Your task >>
What you return should be the lines from the one with "AL MAGISTRADO INSTRUCTOR DE LA QUINTA" through the one with "he Coolest AI Service for Chinese Ancient Boo" in the data below, reproduced exactly with both ends, and no pictures at all.

Records >>
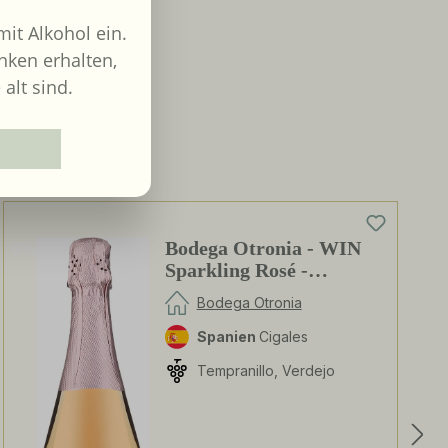
it Alkohol ein.
nken erhalten,
 alt sind.
0%
Bodega Otronia - WIN
Sparkling Rosé -
alkoholfrei
Bodega Otronia
Spanien
Cigales
Tempranillo, Verdejo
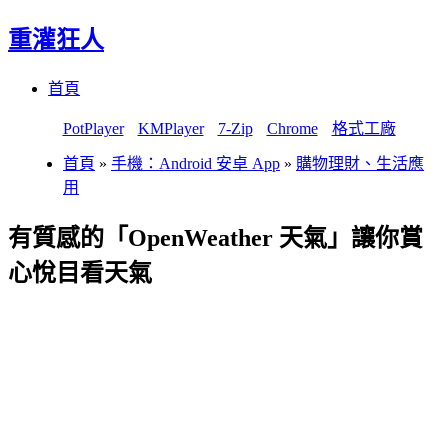
重灌狂人
Menu
Skip
首頁
to
content
PotPlayer
KMPlayer
7-Zip
Chrome
格式工廠
首頁
»
手機：Android 安卓 App
»
購物理財、生活應
用
有質感的「OpenWeather 天氣」讓你賞
心悅目看天氣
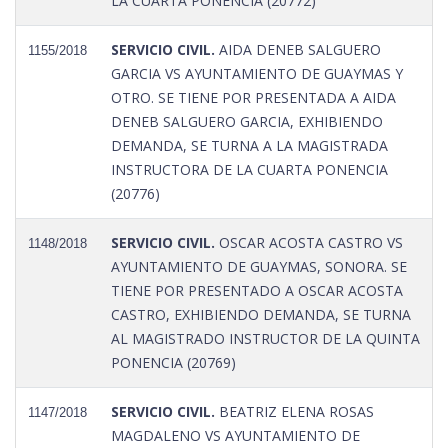
LA CUARTA PONENCIA (20772)
SERVICIO CIVIL.
AIDA DENEB SALGUERO
1155/2018
GARCIA VS AYUNTAMIENTO DE GUAYMAS Y
OTRO. SE TIENE POR PRESENTADA A AIDA
DENEB SALGUERO GARCIA, EXHIBIENDO
DEMANDA, SE TURNA A LA MAGISTRADA
INSTRUCTORA DE LA CUARTA PONENCIA
(20776)
SERVICIO CIVIL.
OSCAR ACOSTA CASTRO VS
1148/2018
AYUNTAMIENTO DE GUAYMAS, SONORA. SE
TIENE POR PRESENTADO A OSCAR ACOSTA
CASTRO, EXHIBIENDO DEMANDA, SE TURNA
AL MAGISTRADO INSTRUCTOR DE LA QUINTA
PONENCIA (20769)
SERVICIO CIVIL.
BEATRIZ ELENA ROSAS
1147/2018
MAGDALENO VS AYUNTAMIENTO DE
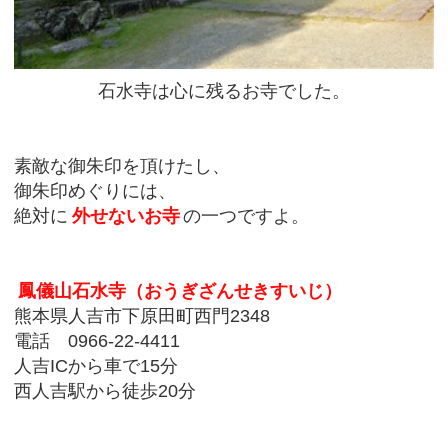
石水寺は心に残るお寺でした。
素敵な御朱印を頂けたし、
御朱印めぐりには、
絶対に
外せないお寺
の一つですよ。
鳳儀山石水寺（おうぎざんせきすいじ）
熊本県人吉市下原田町西門2348
電話 0966‐22‐4411
人吉ICから車で15分
西人吉駅から徒歩20分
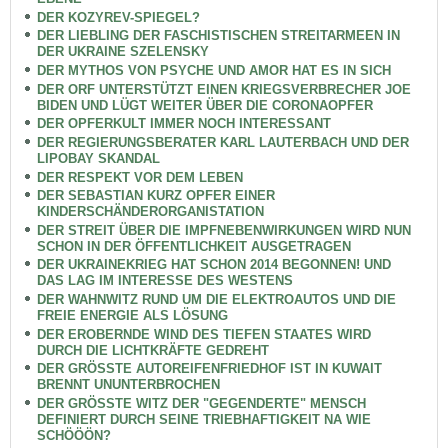
DER KOZYREV-SPIEGEL?
DER LIEBLING DER FASCHISTISCHEN STREITARMEEN IN
DER UKRAINE SZELENSKY
DER MYTHOS VON PSYCHE UND AMOR HAT ES IN SICH
DER ORF UNTERSTÜTZT EINEN KRIEGSVERBRECHER JOE
BIDEN UND LÜGT WEITER ÜBER DIE CORONAOPFER
DER OPFERKULT IMMER NOCH INTERESSANT
DER REGIERUNGSBERATER KARL LAUTERBACH UND DER
LIPOBAY SKANDAL
DER RESPEKT VOR DEM LEBEN
DER SEBASTIAN KURZ OPFER EINER
KINDERSCHÄNDERORGANISTATION
DER STREIT ÜBER DIE IMPFNEBENWIRKUNGEN WIRD NUN
SCHON IN DER ÖFFENTLICHKEIT AUSGETRAGEN
DER UKRAINEKRIEG HAT SCHON 2014 BEGONNEN! UND
DAS LAG IM INTERESSE DES WESTENS
DER WAHNWITZ RUND UM DIE ELEKTROAUTOS UND DIE
FREIE ENERGIE ALS LÖSUNG
DER EROBERNDE WIND DES TIEFEN STAATES WIRD
DURCH DIE LICHTKRÄFTE GEDREHT
DER GRÖSSTE AUTOREIFENFRIEDHOF IST IN KUWAIT
BRENNT UNUNTERBROCHEN
DER GRÖSSTE WITZ DER "GEGENDERTE" MENSCH
DEFINIERT DURCH SEINE TRIEBHAFTIGKEIT NA WIE
SCHÖÖÖN?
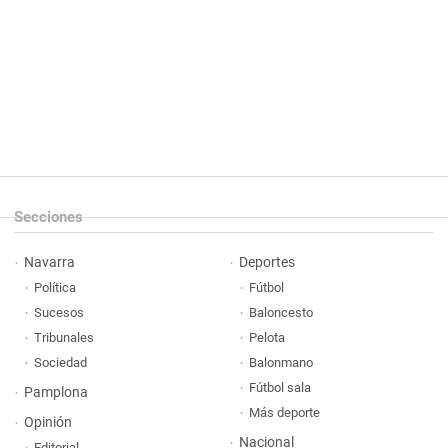
Secciones
Navarra
Deportes
Política
Fútbol
Sucesos
Baloncesto
Tribunales
Pelota
Sociedad
Balonmano
Fútbol sala
Pamplona
Más deporte
Opinión
Nacional
Editorial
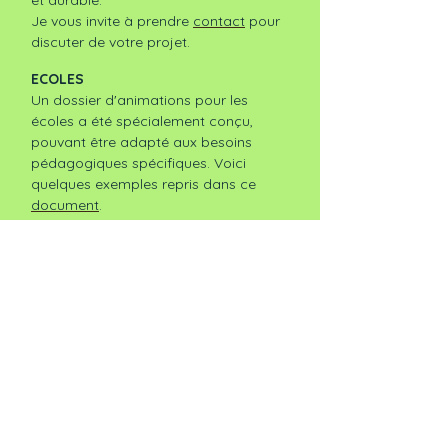
Je vous invite à prendre
contact
pour
discuter de votre projet.
ECOLES
Un dossier d'animations pour les
écoles a été spécialement conçu,
pouvant être adapté aux besoins
pédagogiques spécifiques. Voici
quelques exemples repris dans ce
document
.
N'hésitez pas à prendre
contact
si
vous souhaitez plusieurs animations
ou un suivi de votre projet!
ACTUALITÉS
À PROPOS D'APIFLORA
Qui suis-je ?
Contact
Portes Ouvertes d'ApiFlora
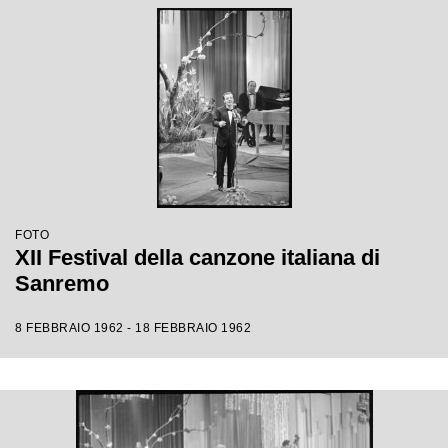
FOTO
XII Festival della canzone italiana di
Sanremo
8 FEBBRAIO 1962 - 18 FEBBRAIO 1962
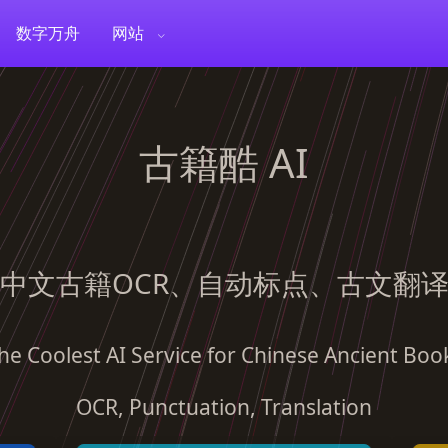
数字万舟
网站
古籍酷 AI
中文古籍OCR、自动标点、古文翻
he Coolest AI Service for Chinese Ancient Boo
OCR, Punctuation, Translation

Answer to this exercise >>
AL MAGISTRADO INSTRUCTOR DE LA QUINTA
PONENCIA (20769)
SERVICIO CIVIL.
BEATRIZ ELENA ROSAS
1147/2018
MAGDALENO VS AYUNTAMIENTO DE
石水寺は心に残るお寺でした。
素敵な御朱印を頂けたし、
御朱印めぐりには、
絶対に
外せないお寺
の一つですよ。
鳳儀山石水寺（おうぎざんせきすいじ）
熊本県人吉市下原田町西門2348
電話 0966‐22‐4411
人吉ICから車で15分
西人吉駅から徒歩20分
DER KOZYREV-SPIEGEL?
DER LIEBLING DER FASCHISTISCHEN STREITARMEEN IN
DER UKRAINE SZELENSKY
DER MYTHOS VON PSYCHE UND AMOR HAT ES IN SICH
DER ORF UNTERSTÜTZT EINEN KRIEGSVERBRECHER JOE
BIDEN UND LÜGT WEITER ÜBER DIE CORONAOPFER
DER OPFERKULT IMMER NOCH INTERESSANT
DER REGIERUNGSBERATER KARL LAUTERBACH UND DER
LIPOBAY SKANDAL
DER RESPEKT VOR DEM LEBEN
DER SEBASTIAN KURZ OPFER EINER
KINDERSCHÄNDERORGANISTATION
DER STREIT ÜBER DIE IMPFNEBENWIRKUNGEN WIRD NUN
SCHON IN DER ÖFFENTLICHKEIT AUSGETRAGEN
DER UKRAINEKRIEG HAT SCHON 2014 BEGONNEN! UND
DAS LAG IM INTERESSE DES WESTENS
DER WAHNWITZ RUND UM DIE ELEKTROAUTOS UND DIE
FREIE ENERGIE ALS LÖSUNG
DER EROBERNDE WIND DES TIEFEN STAATES WIRD
DURCH DIE LICHTKRÄFTE GEDREHT
DER GRÖSSTE AUTOREIFENFRIEDHOF IST IN KUWAIT
BRENNT UNUNTERBROCHEN
DER GRÖSSTE WITZ DER "GEGENDERTE" MENSCH
DEFINIERT DURCH SEINE TRIEBHAFTIGKEIT NA WIE
SCHÖÖÖN?
Secciones
Navarra
Deportes
Política
Fútbol
Sucesos
Baloncesto
Tribunales
Pelota
Sociedad
Balonmano
Fútbol sala
Pamplona
Más deporte
Opinión
Nacional
Editorial
Je vous invite à prendre
contact
pour
discuter de votre projet.
ECOLES
Un dossier d'animations pour les
écoles a été spécialement conçu,
pouvant être adapté aux besoins
pédagogiques spécifiques. Voici
quelques exemples repris dans ce
document
.
N'hésitez pas à prendre
contact
si
vous souhaitez plusieurs animations
ou un suivi de votre projet!
ACTUALITÉS
À PROPOS D'APIFLORA
Qui suis-je ?
Contact
Portes Ouvertes d'ApiFlora
FOTO
XII Festival della canzone italiana di
Sanremo
8 FEBBRAIO 1962 - 18 FEBBRAIO 1962
数字万舟
网站
古籍酷 AI
中文古籍OCR、自动标点、古文翻
he Coolest AI Service for Chinese Ancient Boo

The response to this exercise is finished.